If your canker sore is accompanied by pain, a rash, diarrhea or a fever, see a doctor to find out what's going on. You should also seek medical advice if a canker sore lasts three weeks or more.

Causes of Canker Sores

While the exact mechanism behind canker sores isn't known as of 2015, their appearance is often related to stress. Some scientists believe that canker sores develop as an overreaction to Streptococcus bacteria, based on the fact that Streptococcus is often found in a canker sore. Citrus and other acidic foods regularly trigger the appearance of a canker sore and irritate it. Mouth injuries caused at the dentist's office, teeth brushing or dental braces can also cause canker sores. Women frequently develop canker sores around the time of their menstrual periods, and hormonal fluctuations may play a role in their appearance.
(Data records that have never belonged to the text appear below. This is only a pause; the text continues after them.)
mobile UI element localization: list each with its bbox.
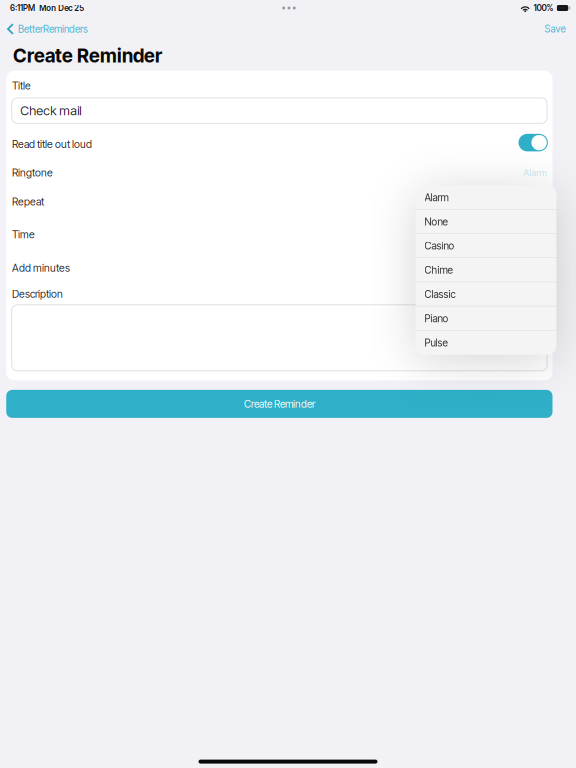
- button[interactable]: Pulse: [416, 331, 556, 355]
- staticText: Create Reminder: [13, 44, 162, 67]
- staticText: Casino: [425, 240, 455, 252]
- button[interactable]: Ringtone: [6, 158, 552, 186]
- staticText: Alarm: [425, 191, 449, 204]
- staticText: Description: [12, 288, 63, 300]
- staticText: Repeat: [12, 195, 44, 208]
- staticText: Alarm: [523, 167, 547, 178]
- button[interactable]: Casino: [416, 234, 556, 258]
- button[interactable]: Time: [6, 217, 552, 250]
- staticText: Check mail: [20, 103, 81, 118]
- staticText: Save: [544, 23, 565, 35]
- button[interactable]: Create Reminder: [6, 390, 552, 418]
- button[interactable]: Read title out loud: [6, 123, 552, 158]
- staticText: 6:11PM: [10, 3, 35, 13]
- staticText: Piano: [425, 312, 449, 325]
- button[interactable]: Add minutes: [6, 250, 552, 281]
- staticText: BetterReminders: [18, 23, 88, 35]
- staticText: Title: [12, 79, 31, 92]
- button[interactable]: BetterReminders: [0, 18, 94, 40]
- staticText: Time: [12, 228, 35, 241]
- button[interactable]: None: [416, 210, 556, 234]
- button[interactable]: Repeat: [6, 186, 552, 217]
- staticText: Chime: [425, 264, 453, 276]
- button[interactable]: Classic: [416, 282, 556, 306]
- staticText: Add minutes: [12, 262, 70, 274]
- staticText: 100%: [534, 3, 554, 13]
- button[interactable]: Alarm: [416, 185, 556, 210]
- button[interactable]: Save: [536, 18, 576, 40]
- button[interactable]: Piano: [416, 306, 556, 331]
- staticText: Read title out loud: [12, 138, 92, 150]
- staticText: Mon Dec 25: [39, 3, 84, 13]
- staticText: None: [425, 216, 448, 228]
- staticText: Classic: [425, 288, 456, 300]
- staticText: Pulse: [425, 337, 448, 349]
- button[interactable]: Chime: [416, 258, 556, 282]
- staticText: Ringtone: [12, 166, 53, 179]
- staticText: Create Reminder: [244, 398, 315, 410]
- button[interactable]: Description: [6, 280, 552, 305]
The body's immune system may also play a part in the development of canker sores. People with allergies seem to be more prone to them. In addition, nutritional deficiencies of vitamin B12, iron, folic acid or zinc can lead to canker sores.

Symptoms of Canker Sores

Canker sores appear in the mouth as small, white or yellow blisters. The sores are usually 1 to 2 millimeters in diameter and are often surrounded by a ring of red tissue. Smaller sores sometimes appear in clusters. Before the ulcer erupts, the area around it typically feels tender and painful, with the pain often accompanied by a tingling feeling that sometimes lasts for up to 24 hours. Typically a canker sore is diagnosed just based on its appearance. However, if the breakout is severe or if your physician believes the sore is caused by a hormonal or immune system disorder, he may do some blood tests. Mouth cancers initially may look like canker sores, but they do not heal on their own as canker sores do.

Treatment of Canker Sores

While canker sores usually heal on their own given time, you can treat them with over-the-counter corticosteroid ointments or antimicrobial mouth rinses. A doctor or dentist may also prescribe painkillers. Stay away from citrus and spicy or hot foods, which are likely to exacerbate the pain.


Canker sores are small, painful ulcers that find a home in the mouth. They typically appear on the inside of the lip or cheek, and they can make eating and talking difficult and even painful. While small canker sores typically disappear within a couple of weeks with no after-effects, the rarer large variety can take many weeks to heal and may leave scars. Canker sores, unlike cold sores, are not contagious.